How Vanta migrated MDM platforms in just 3 days

In this series, you’ll hear directly from Vanta’s own Security, Enterprise Engineering, and Privacy, Risk, & Compliance Teams to learn about our approach to keeping Vanta secure. We’ll also share some guidance for teams of all sizes — whether you’re just getting started or looking to uplevel your operations. 

‍

Building on our perspectives on mobile device management (MDM), in this post you’ll hear from Diego Gutierrez, IT Operations Engineer on Vanta’s Enterprise Engineering team, who played a key role in our recent MDM migration.

‍

Our approach to MDM migration

Earlier this year, the Vanta Enterprise Engineering team migrated our internal Mobile Device Management (MDM) platform to help Vanta continue to scale our mobile device management strategy as we continue to grow. With proper planning and a thorough migration strategy, we were able to migrate all of our employees within one week with minimal disruption — with only three days dedicated to migration.

‍

As this was a short and ambitious timeline, we did a significant amount of testing prior to kicking off our MDM migration, including with Vanta’s Security team. Overall, our testing helped us ensure we’d be able to reliably push out a configuration file to prompt our users to enroll in our new MDM, regardless of where they were located and regardless of whether their device was enrolled in ADP (Apple’s Deployment Program).

‍

Our migration strategy

Given our short timeline, we decided to structure our MDM migration by department and team. This allowed us to more readily track individual migration and also partner closely with managers and department heads to nudge their team members to complete the migration steps. 

‍

Next, we prioritized these departments and scheduled dedicated time slots of 2-3 hours for each team. These blocks were added to employee calendars and communicated ahead of time, as well as shared on a centralized company calendar. 

‍

We opted to begin with our own team and partner teams who could help us review and test, including the clarity of migration instructions. For instance, starting with our Security, Legal, People teams provided us with a thorough cross-section of user feedback that we could quickly iterate on and incorporate. We also decided to migrate our Engineering and Product organizations last, given their quick uptake on these types of migrations and requests from our team in the past.

‍

Finally, we also structured dedicated MDM Office Hours by department. As a remote-first company, these were held over Zoom, and we invited employees to their designated sessions. While we weren’t sure what to expect, we saw a large uptake in employees globally who joined these sessions to ensure they were following the steps correctly, and were able to personally walk our staff through the migration process as needed.

‍

Communication and resources

Given how busy things can be at Vanta, first, we communicated our planned migration to our Leadership team and managers — including our timeline and estimated total time required of employees (3 minutes!). Our goal was to help set expectations for their organizations and teams. 

‍

Next, to set up our employees for success, we created and shared a range of comprehensive internal resources through Slack, email, and our internal employee hub, including the following: 

‍

• MDM setup guide with full steps and screenshots for each and total time required
• Short video to watch the full installation
• FAQ detailing potential errors and suggested fixes
• Slack channel for dedicated employee support
• Office hours by department for hands-on support from the team

‍

These resources helped ensure that employees had numerous ways to take steps for MDM migration depending on how they learn best, whether on their own or with a member of our Enterprise Engineering team.

‍

Edge cases and solutions

To track migrations and manage edge cases, our Enterprise Engineering team used a dynamic spreadsheet with automation. This allowed us to view the migration status of each user in real time while also incorporating additional context and managing edge cases, which included employees who were on PTO or extended leave. 

‍

In both cases, we were able to work closely with our People team to track return dates and partner with employees to remove the old MDM profile and once they returned.
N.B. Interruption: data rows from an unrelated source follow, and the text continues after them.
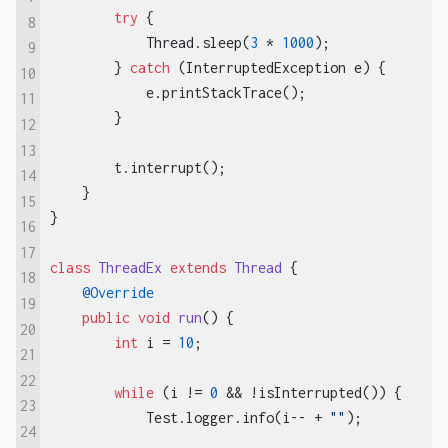
try
 {

8
            Thread.sleep(
3
 * 
1000
);

9
        } 
catch
 (InterruptedException e) {

10
            e.printStackTrace();

11
        }

12
13
        t.interrupt();

14
    }

15
}

16
17
class
ThreadEx
extends
Thread
{

18
@Override
19
public
void
run
()
{

20
int
 i = 
10
;

21
22
while
 (i != 
0
 && !isInterrupted()) {

23
            Test.logger.info(i-- + 
""
);

24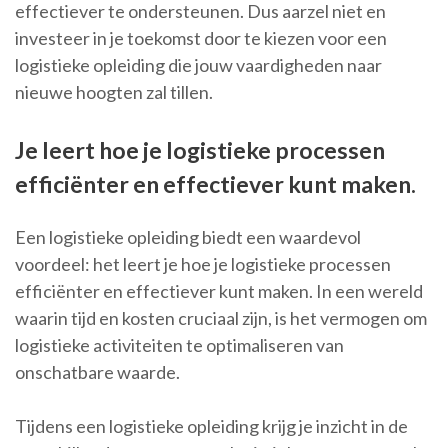
effectiever te ondersteunen. Dus aarzel niet en
investeer in je toekomst door te kiezen voor een
logistieke opleiding die jouw vaardigheden naar
nieuwe hoogten zal tillen.
Je leert hoe je logistieke processen
efficiënter en effectiever kunt maken.
Een logistieke opleiding biedt een waardevol
voordeel: het leert je hoe je logistieke processen
efficiënter en effectiever kunt maken. In een wereld
waarin tijd en kosten cruciaal zijn, is het vermogen om
logistieke activiteiten te optimaliseren van
onschatbare waarde.
Tijdens een logistieke opleiding krijg je inzicht in de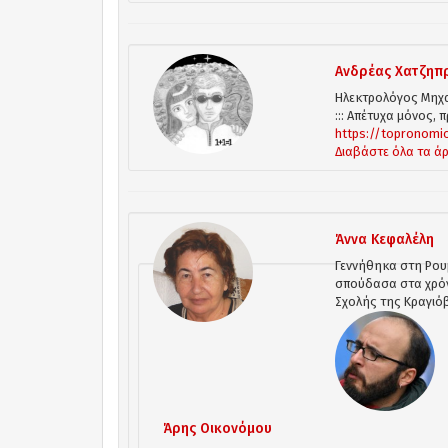
Ανδρέας Χατζηπ
Ηλεκτρολόγος Μηχα
::: Απέτυχα μόνος, 
https://topronomi
Διαβάστε όλα τα ά
Άννα Κεφαλέλη
Γεννήθηκα στη Ρου
σπούδασα στα χρόν
Σχολής της Κραγιό
Άρης Οικονόμου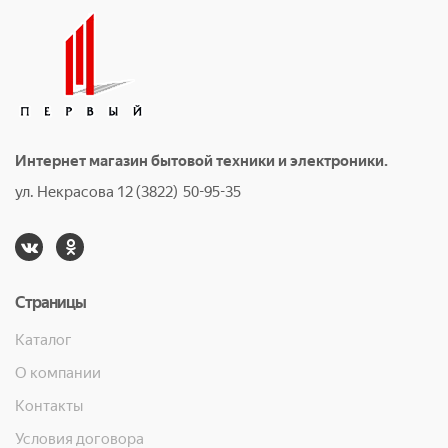
Интернет магазин бытовой техники и электроники.
ул. Некрасова 12 (3822) 50-95-35
Страницы
Каталог
О компании
Контакты
Условия договора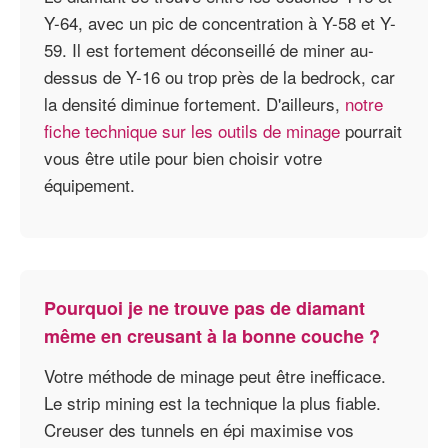
Y-64, avec un pic de concentration à Y-58 et Y-
59. Il est fortement déconseillé de miner au-
dessus de Y-16 ou trop près de la bedrock, car
la densité diminue fortement. D'ailleurs,
notre
fiche technique sur les outils de minage
pourrait
vous être utile pour bien choisir votre
équipement.
Pourquoi je ne trouve pas de diamant
même en creusant à la bonne couche ?
Votre méthode de minage peut être inefficace.
Le strip mining est la technique la plus fiable.
Creuser des tunnels en épi maximise vos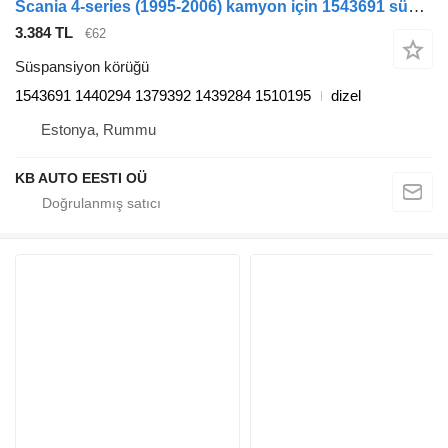
Scania 4-series (1995-2006) kamyon için 1543691 süspansiyon körüğü
3.384 TL
€62
Süspansiyon körüğü
1543691 1440294 1379392 1439284 1510195
dizel
Estonya, Rummu
KB AUTO EESTI OÜ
To ensure that devices successfully enrolled, we were able to reference the spreadsheet, notifications issued to our team, as well as our new MDM platform.

‍

Tips for migration

While every company is different, here are a few suggestions from our team that helped us ensure our three-day migration was successful — even with a tight timeline.

‍

• Research: Before embarking on these types of projects, ensure you understand and have vetted the most efficient and effective way to tackle a migration. Consider consulting relevant industry forums and Slack channels, if possible, as part of your effort to understand industry best practices and approaches.
• Test, test, test: Asking for employee time and for them to do something taps into our most valuable resources as a company — employee attention and time. To ensure a smooth deployment, ensure you’ve tested, anticipated, and addressed any potential issues well ahead of time.
• Plan and review: There are many ways to structure a deployment; consider multiple options depending on your goals and timeline before deciding on your strategy.‍
• Over-communicate: Your employees are extremely busy, and it’s important to emphasize and over-communicate action items, including in different channels. Be sure to communicate what you’re doing, why it’s important, how it affects them, and when they need to take action. Better yet, structure these reminders in a way that your employees will automatically see, such as on their calendars when absolutely necessary.